El biógrafo griego, en la vida de Paulo Emilio, refiere el siguiente caso, defendiendo a su héroe de haberse divorciado de Piripa, hija de Papirio Masso:

Un patricio romano tenía una esposa bella, joven, rica y honrada, y la repudió. Sus amigos se lo reprocharon, pero él les respondió lo siguiente: -¿Veis mi calzado? -les dijo-. ¿Habéis visto otro mejor trabajado ni más elegante? Sin embargo, yo sé dónde me lastima el pie.»

BIBLIOGRAFÍA

BEINHAUER, Werner: El español coloquial, Madrid, 1962.
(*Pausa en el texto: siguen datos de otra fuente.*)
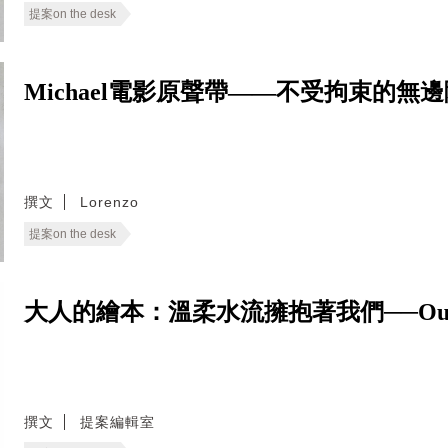
提案on the desk
Michael電影原聲帶——不受拘束的無
撰文
Lorenzo
提案on the desk
大人的繪本：溫柔水流擁抱著我們──Our 
撰文
提案編輯室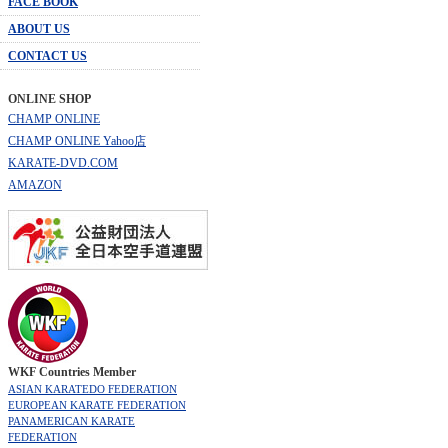
FACE BOOK
ABOUT US
CONTACT US
ONLINE SHOP
CHAMP ONLINE
CHAMP ONLINE Yahoo店
KARATE-DVD.COM
AMAZON
WKF Countries Member
ASIAN KARATEDO FEDERATION
EUROPEAN KARATE FEDERATION
PANAMERICAN KARATE
FEDERATION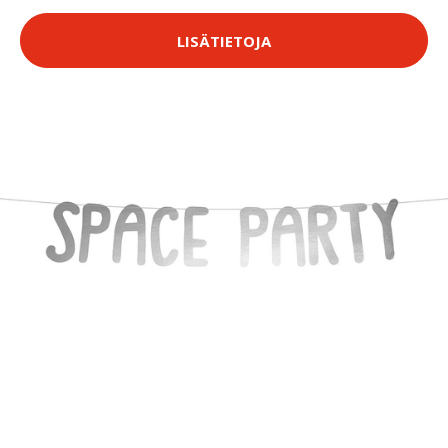
LISÄTIETOJA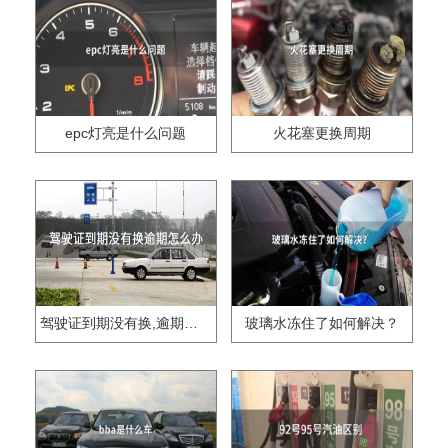
epc灯亮是什么问题
火花塞更换周期
驾驶证到期没有换,逾期怎么办??
玻璃水冻住了如何解决？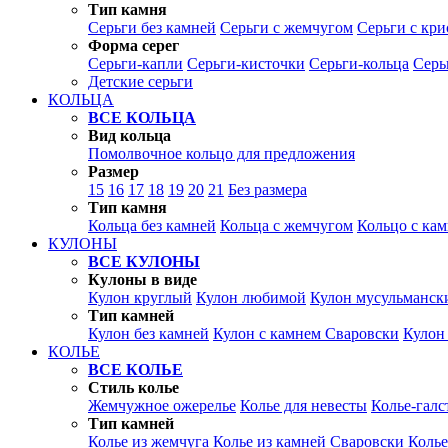
Тип камня
Серьги без камней
Серьги с жемчугом
Серьги с кр
Форма серег
Серьги-капли
Серьги-кисточки
Серьги-кольца
Серь
Детские серьги
КОЛЬЦА
ВСЕ КОЛЬЦА
Вид кольца
Помолвочное кольцо для предложения
Размер
15
16
17
18
19
20
21
Без размера
Тип камня
Кольца без камней
Кольца с жемчугом
Кольцо с ка
КУЛОНЫ
ВСЕ КУЛОНЫ
Кулоны в виде
Кулон круглый
Кулон любимой
Кулон мусульманск
Тип камней
Кулон без камней
Кулон с камнем Сваровски
Кулон
КОЛЬЕ
ВСЕ КОЛЬЕ
Стиль колье
Жемчужное ожерелье
Колье для невесты
Колье-галс
Тип камней
Колье из жемчуга
Колье из камней Сваровски
Колье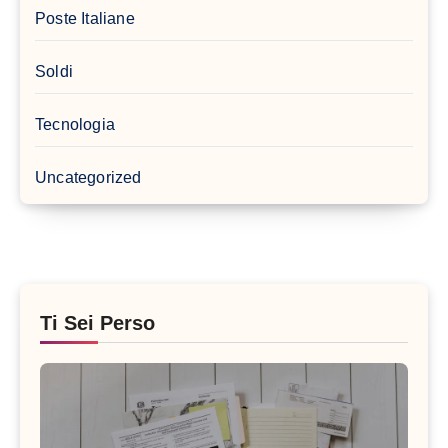
Poste Italiane
Soldi
Tecnologia
Uncategorized
Ti Sei Perso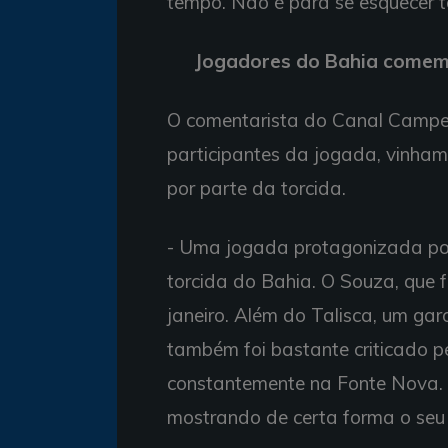
tempo. Não é para se esquecer tã
Jogadores do Bahia comemo
O comentarista do Canal Campeã
participantes da jogada, vinha
por parte da torcida.
- Uma jogada protagonizada por
torcida do Bahia. O Souza, que 
janeiro. Além do Talisca, um gar
também foi bastante criticado p
constantemente na Fonte Nova. 
mostrando de certa forma o seu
CASARES, Julio: Introducción a la Lexicografía moderna. Madrid, 1950.

COVARRUBIAS, Sebastián de: Tesoro de la Lengua Castellana o Española, 1914, Ed. de Martín de Riquer, 1943.

CORREAS, Gonzalo de: Vocabulario de refranes y frases proverbiales, Lyon, 1967.

IRIBARREN, José María: El porqué de los dichos, Madrid, 1974.

REAL ACADEMIA ESPAÑOLA : Diccionario de Autoridades , 6 vols., 17, 26-17, 39.

REAL ACADEMIA ESPAÑOLA: Diccionario de la Lengua Española, XX Ed. Madrid 1984.

SBARBI, José María: Gran diccionario de Refranes de la Lengua Española, Buenos Aires, 1965.